Applicant's summary and conclusion

Conclusions:
Based on the results of this combined 28-day repeated dose toxicity study with the reproduction/developmental toxicity screening test, the No Observed Adverse Effect Levels (NOAELs) of the substance for parental, reproductive and developmental effects is 150 mg/kg bw/day.
Executive summary:

The potential toxic effects of the substance when given orally by gavage for a minimum of 28 days to Wistar Han rats was determined employing the combined 28-day repeated dose toxicity study with the reproduction/developmental toxicity screening test. The potential to affect male and female reproductive performance such as gonadal function, mating behavior, conception, parturition and early postnatal development was also evaluated in this study.The dose levels in this study were 0, 15, 50 and 150 mg/kg/day, based on the results of the dose range finder.No parental toxicity was observed up to the highest dose level tested (150 mg/kg).

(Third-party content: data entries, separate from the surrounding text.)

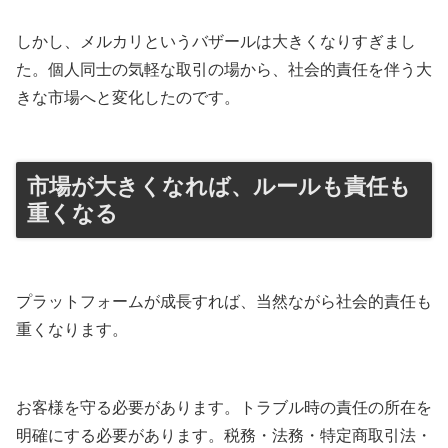
しかし、メルカリというバザールは大きくなりすぎまし
た。個人同士の気軽な取引の場から、社会的責任を伴う大
きな市場へと変化したのです。
市場が大きくなれば、ルールも責任も
重くなる
プラットフォームが成長すれば、当然ながら社会的責任も
重くなります。
お客様を守る必要があります。トラブル時の責任の所在を
明確にする必要があります。税務・法務・特定商取引法・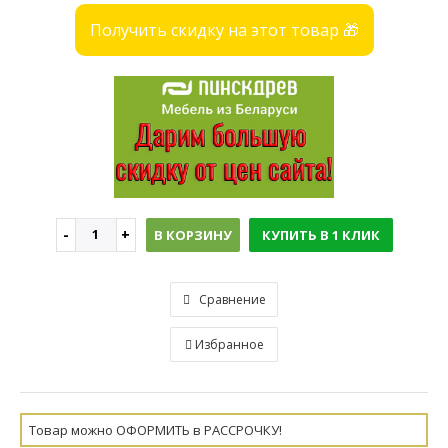
Получить скидку на этот товар 🎁
В КОРЗИНУ
КУПИТЬ В 1 КЛИК
Сравнение
Избранное
Товар можно ОФОРМИТЬ в РАССРОЧКУ!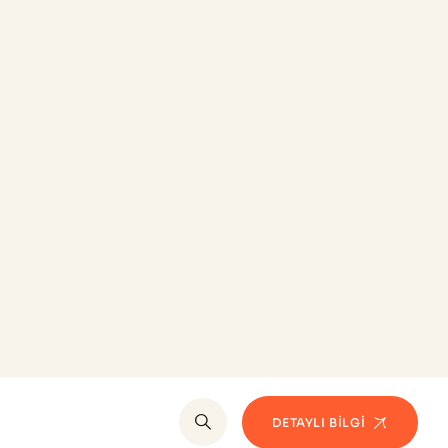
INSTAGRAM’DA TAKIP ET
En Güncel
Paylaşımlarım İçin
Takip Et
ir?
@ ProfDrSuleymanEnginAkhan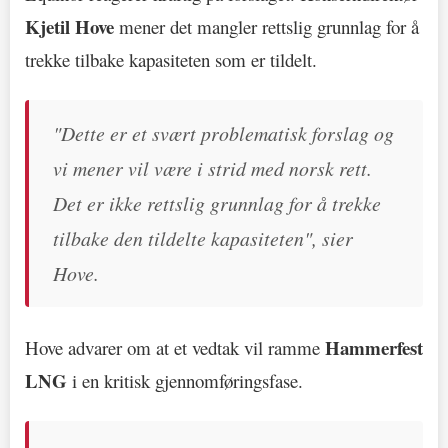
Kjetil Hove
mener det mangler rettslig grunnlag for å
trekke tilbake kapasiteten som er tildelt.
"Dette er et svært problematisk forslag og
vi mener vil være i strid med norsk rett.
Det er ikke rettslig grunnlag for å trekke
tilbake den tildelte kapasiteten", sier
Hove.
Hammerfest
Hove advarer om at et vedtak vil ramme
LNG
i en kritisk gjennomføringsfase.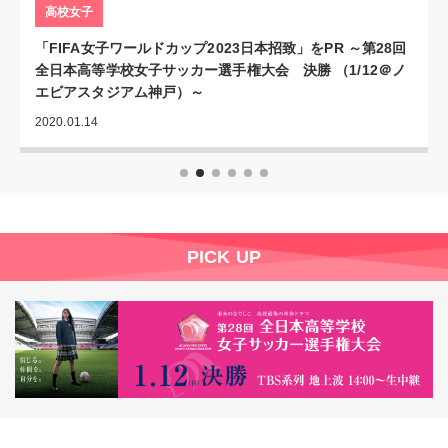
高校女子
「FIFA女子ワールドカップ2023日本招致」をPR ～第28回
全日本高等学校女子サッカー選手権大会 決勝 （1/12＠ノ
エビアスタジアム神戸）～
2020.01.14
PICK UP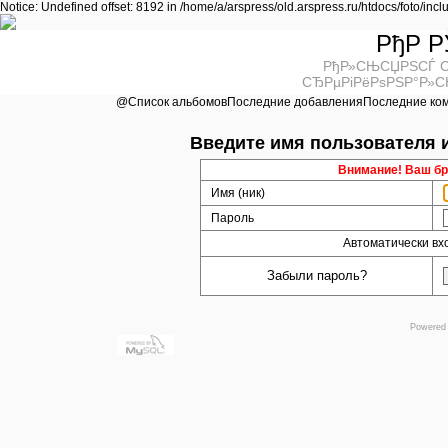
Notice: Undefined offset: 8192 in /home/a/arspress/old.arspress.ru/htdocs/foto/inc
РђР Р
РђР»СЊСЏРЅСЃ С
СЂРµРіРёРѕРЅР°Р»С
@
Список альбомов
Последние добавления
Последние ко
Введите имя пользователя 
Внимание! Ваш бра
Имя (ник)
Пароль
Автоматически вх
Забыли пароль?
Powered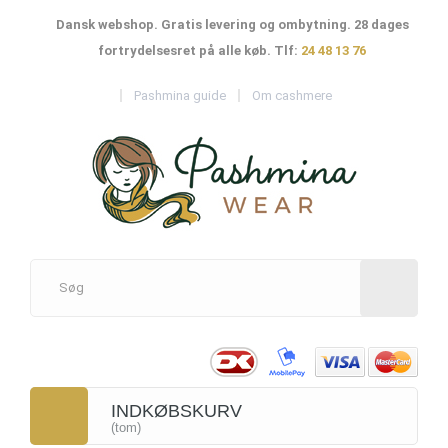
Dansk webshop. Gratis levering og ombytning. 28 dages
fortrydelsesret på alle køb. Tlf:
24 48 13 76
Pashmina guide
Om cashmere
INDKØBSKURV
(tom)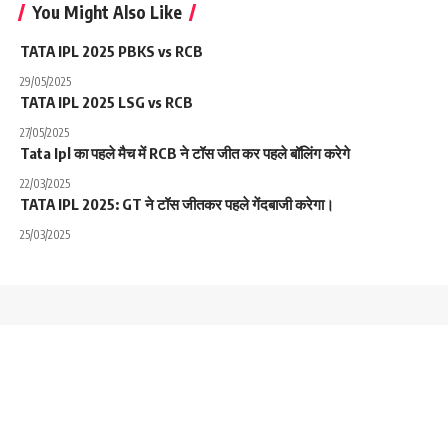
You Might Also Like
TATA IPL 2025 PBKS vs RCB
29/05/2025
TATA IPL 2025 LSG vs RCB
27/05/2025
Tata Ipl का पहले मैच में RCB ने टॉस जीत कर पहले बॉलिंग करेगे
22/03/2025
TATA IPL 2025: GT ने टॉस जीतकर पहले गेंदबाजी करेगा।
25/03/2025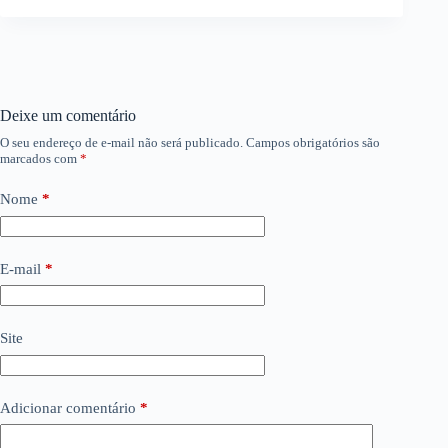
Deixe um comentário
O seu endereço de e-mail não será publicado.
Campos obrigatórios são
marcados com
*
Nome
*
E-mail
*
Site
Adicionar comentário
*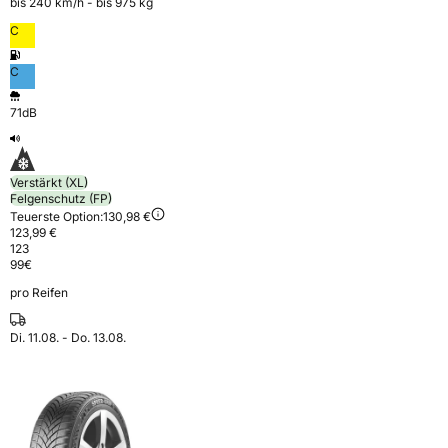
bis 240 km⁠/⁠h - bis 975 kg
C
C
71dB
Verstärkt (XL)
Felgenschutz (FP)
Teuerste Option:
130,98 €
123,99 €
123
99
€
pro Reifen
Di. 11.08. - Do. 13.08.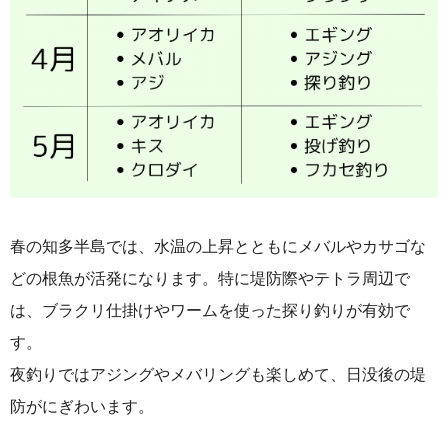
春の知多半島では、水温の上昇とともにメバルやカサゴな
どの根魚が活発になります。特に堤防際やテトラ周辺で
は、ブラクリ仕掛けやワームを使った探り釣りが有効で
す。
夜釣りではアジングやメバリングも楽しめて、日没後の堤
防がにぎわいます。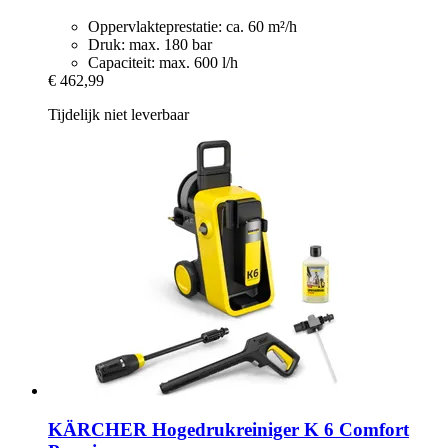
Oppervlakteprestatie: ca. 60 m²/h
Druk: max. 180 bar
Capaciteit: max. 600 l/h
€ 462,99
Tijdelijk niet leverbaar
KÄRCHER
Hogedrukreiniger K 6 Comfort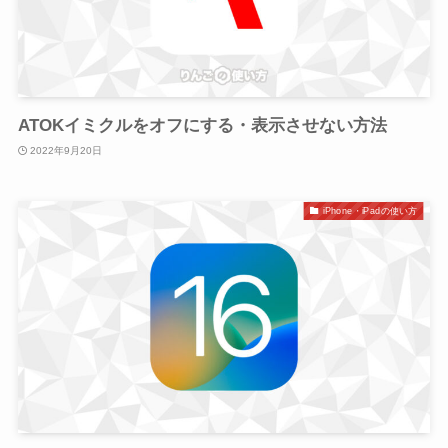
ATOKイミクルをオフにする・表示させない方法
2022年9月20日
iPhone・iPadの使い方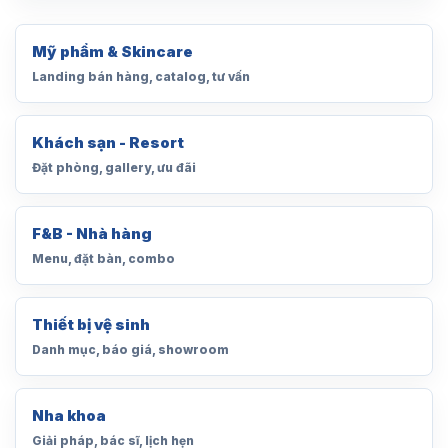
Mỹ phẩm & Skincare
Landing bán hàng, catalog, tư vấn
Khách sạn - Resort
Đặt phòng, gallery, ưu đãi
F&B - Nhà hàng
Menu, đặt bàn, combo
Thiết bị vệ sinh
Danh mục, báo giá, showroom
Nha khoa
Giải pháp, bác sĩ, lịch hẹn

A few non-adverse changes were noted at 50 and/or 150 mg/kg and consisted of slight salivation after dosing at 50 and 150 mg/kg (in a dose-related manner), regarded as a physiological response related to the irritant properties of the substance rather than a sign of systemic toxicity, and a gelatinous thyroid gland at 150 mg/kg in 2/10 females. This macroscopic finding was not associated with histopathological alterations in the thyroid gland. No reproduction toxicity was observed up to the highest dose level tested (150 mg/kg). No developmental toxicity was observed up to the highest dose level tested (150 mg/kg). Based on the results of this combined 28-day repeated dose toxicity study with the reproduction/developmental toxicity screening test, the No Observed Adverse Effect Levels (NOAELs) of the substance is 150 mg/kg bw/day for parental, reproductive and developmental effects.